Monday, November 6, 2017

Depression and Blue-Winged Olives


Depression and Blue-Winged Olives

"In the depth of winter, I finally learned that within me there lay an invincible summer." Albert Camus

 

 

They have a name for it now…. Seasonal Affective Disorder or S.A.D.

Caused by a lack of light and cold temperatures, it infected me one dark October morning as the trout season was coming to a close. The day before was sunny and seasonal, and the colors of fall were in full glory; the trees on the hills painting the sky with a rich palette of vibrant reds, yellows, greens, and oranges. This day I awoke to fog, rain, cold, and a monochrome melancholy. Everything was gray, especially my mood, as I pulled back the covers and slept in. I had vowed to fish out every day of the season as it waned, but sometimes psychology gets in the way. I finally pulled myself together and got out of bed to face the day, shivering as I fumbled with the coffee maker. Cold gray weather makes me want to cover myself in sweaters and enter into an introspective gloom of reflection. I putzed and delayed the fishing while curled into a ball eating soup and reading Joyce since I had misplaced my Camus. Thus went the morning and early afternoon.

 

After warming up enough to begin to crawl out of my moodiness and staring outside at the dripping wet cold that was trying to get at me through the window, I knew I had to get active. Before the opportunity left me, I grabbed my fly rod and bag and hopped into the car for the five-minute drive to the trout stream. That’s right… five minutes. This depression was so foul it prevented a journey I could complete on a tricycle.
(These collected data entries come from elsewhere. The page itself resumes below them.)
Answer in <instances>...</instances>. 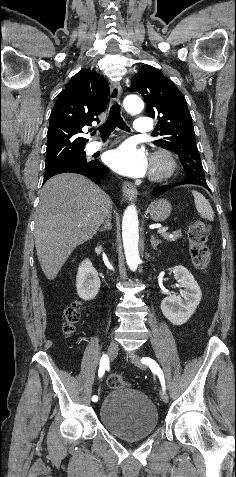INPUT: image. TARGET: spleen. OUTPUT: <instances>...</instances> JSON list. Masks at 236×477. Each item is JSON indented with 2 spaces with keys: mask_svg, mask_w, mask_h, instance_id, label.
I'll list each match as a JSON object with an SVG mask.
<instances>
[{
  "mask_svg": "<svg viewBox=\"0 0 236 477\" xmlns=\"http://www.w3.org/2000/svg\"><path fill=\"white\" fill-rule=\"evenodd\" d=\"M194 196V203L196 209L200 216L204 219H208L209 221L214 220V211L209 203V201L199 192L192 191Z\"/></svg>",
  "mask_w": 236,
  "mask_h": 477,
  "instance_id": "3e777b00",
  "label": "spleen"
}]
</instances>
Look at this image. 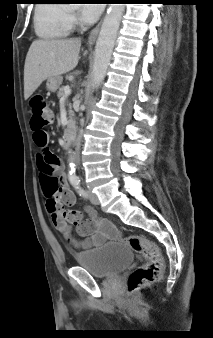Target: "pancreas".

The fishing and the creek were right there, all I had to do was stop listening to dark Russian music long enough to hear the murmur and trickle of moving water.

 

The drizzle was penetrating my gear and soaking my hat even as I suited up at the stream. I considered going home and going back to bed, or driving to the local stop and rob for a large bottle of wine to drown my mood even further. I decided my whine deserved no wine until the trout were caught and my feet were tired from stumbling over rocks. Hard work and exercise would chase the blues away! Sometimes we can trick ourselves with delusions, and sometimes reality can penetrate our souls like the fog that surrounded me. But what was that? The trout were rising! They were eating something off the surface of the water; something so invisible in the near opaque mists and drizzle that I knew instinctively what was going on. I remembered the old adage: The worse the weather, the better the olive hatch. The Blue-winged olive is a small mayfly that matches the gloom in shades of olives and dun gray blues. Its idea of a good time to hatch usually is accompanied by clouds, snowflakes and the London weather of Dickens I was in now. It probably is camouflage to prevent the little winged creatures from being eaten in mass by birds, for even a sharp sighted swallow couldn’t see through this mess.

 

The Blue-winged olive is so picky about the weather, that a single ray of sunshine can shut down a hatch, and a lone dark cloud passing over can trigger an emergence. The lower the barometer, the happier they are. I wondered if Blue-winged olives read Camus or listened to Pink Floyd naked in a dark room. Those thoughts still stuck halfway in the morning’s depression ended as I tied on a little CDC winged pattern in a size 18 and went to work. This creek is small, and has few large fish. A foot long brown trout is a treasure here. Well… they were lined up in channels and ate my imitation with gusto. I tried to make progress up the stream, but I got slowed down by catching fish! Good problems to have. I landed a beauty of a brown wearing his fall-colored wardrobe as bright as the day before had been, and a smile came over my face. Nature is funny sometimes, and perhaps the best place to look for a cure for anything is close to the source of the cause. The very weather that shrouded my happiness in wet-blankets provided the medicine in the form of a tiny mayfly bonbon. Even though thunder began to rumble over the Coulee hills, signaling a retreat from the stream, it seemed to me it was brighter… perhaps inside me rather than outside.

 

Blue winged olives must possess nature’s degree in psychiatry, for they can sure chase their own colors right out of the soul of a fly-angler.